One value in her perspective is her counseling against a violent class struggle. Given her family background, she first came to the “social justice” movement from the philanthropic perspective, and took time to join the class struggle movement:
I had a dread of the doctrine of class struggle. I believed that the nobler forces were those that give rather than those that demand, and I think that is one of the chief reasons why the church remains aloof from organized socialism.
But I saw that this class struggle was necessary. However, I do not attempt to defend violence in either speech or action. I regard the destruction of life and property as hideous. It retards rather than advances the cause. The dynamiters struck a fearful blow at organized labor and strengthened the position of capital.

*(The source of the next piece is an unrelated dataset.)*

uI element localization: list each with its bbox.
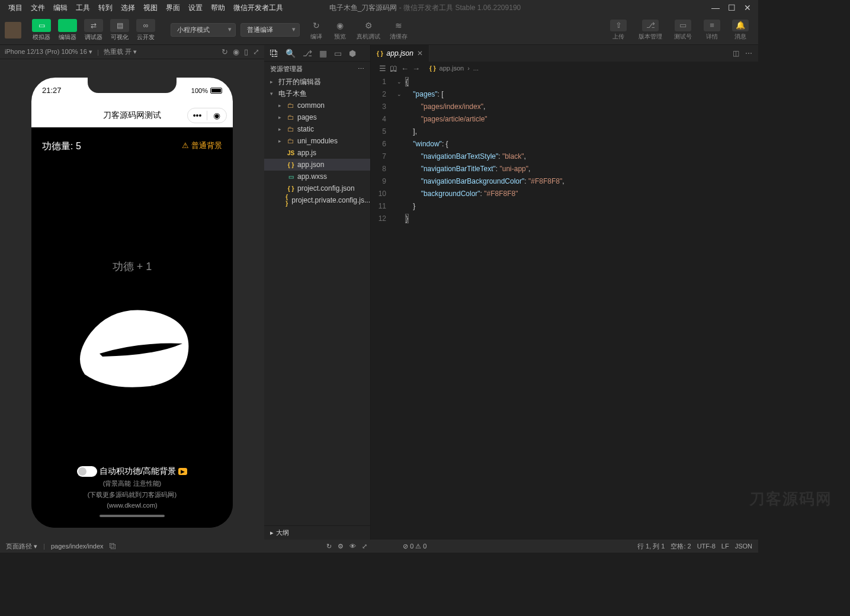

The theory of class struggle looks dubious to a great many people, but I found it had in it a great Christian principle and that the development of solidarity among the workers was the first real means of accomplishing social justice.
Perhaps based on this speech one could coin the “Scudder Doctrine,”defined roughly as: “Any resort to actual or threatened violence by a union in service of class struggle retards labor and strengthens capital in direct proportion to the level of violence, and should be regarded as hideous.”